Maybe there are other things you love about sharing with your roommate. You hang out together, watch movies, and a relationship like that is not always easy to find.
Everything is a compromise.
If you’re unsure, try chatting with friends as they may have fresh perspectives, or creating a list of positive and negatives points.
17. How to move out
What rental agreement/lease do you have?
Is it with a landlord, and are you a signatory on that agreement? If so, when does this agreement end?
Can you hang in there for that long? It would be great because then you won’t have the complications of breaking the lease.
Perhaps it’s just an informal sublet from your roommate. What does it say about if one of you wants to leave?
When we intend to break a lease, we first have to give notice. Standard notice on rental agreements is 30 days. Your notice should be given in writing.
You need some way of proving that you gave notice to the person who you should have and the date you did…just in case. It’s very tempting to do it verbally and trust the person you are giving notice too, but then you come to regret it later when they misbehave, and you have no proof that you gave the correct notice.
It’s a good idea to meet with your landlord or roommate and explain the situation. When people understand more about why you need to take extreme action (such as breaking a lease), it helps them to be flexible towards our needs. (If it is your roommate, perhaps it will convince him or her to makes changes so you won’t need to leave.)
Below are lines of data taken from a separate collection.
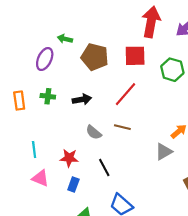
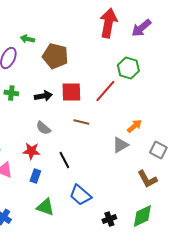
red square: (135, 56) -> (71, 92), moved
red line: (126, 94) -> (105, 91), moved
gray semicircle: (94, 132) -> (43, 128), moved

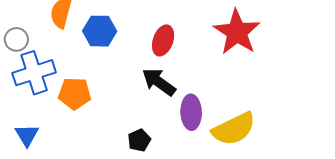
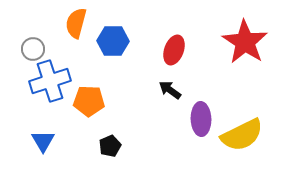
black arrow: (159, 82) -> (170, 90), size x0.7
black pentagon: (139, 140) -> (110, 146), moved

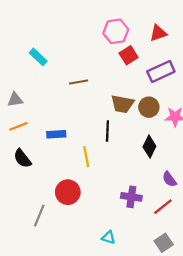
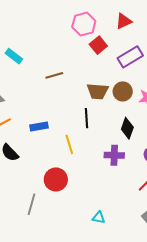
purple cross: (131, 197) -> (114, 155), moved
18. If you can’t get out of the lease, find another roommate to replace you
Whether it is a formal lease or an informal sublet, you will need to find a roommate to replace you. You may need to help with the search, and this includes looking for prospective roommates and arranging to be home to show them around.
It is in your interest to help because you owe rent until the end of the agreement. The sooner an alternative roommate moves in, the less rent you will have to pay for a place you are not even living in.
More about the points above and other helpful information is in this article on The Mortgage Reports website.
19. The most popular recommendations on the internet
Know that you’re not alone (others have roommates who do stuff like this too) and that these things are always tricky.
I searched around the internet and found that people who expect their roommates to take care of their dogs is unfortunately quite a common situation.
I did loads of research, and these are the most popular suggestions on forums and chat rooms.
The advice is quite varied:
• You should confront your roommate and speak your truth.
• If you don’t take care of the animal, will it be neglected? If so, you need to call the animal welfare organization in your area. Animals don’t have a voice, so we have to speak up for them.
• Why all the complaints? It’s your roommate, right? Not some stranger on the street. Roommates should have their roommates’ backs.
• It’s a complicated issue, but you need to speak up.
• Dude, if it’s only a little bit of help, why are you so selfish?
You are not alone; this is a big issue and don’t feel you’re being petty if your roommate makes you feel like that!
Looking after a dog is a big deal, you care about the welfare of the dog.
It’s a large amount of work, cost and you need a lot of knowledge and experience to do it properly.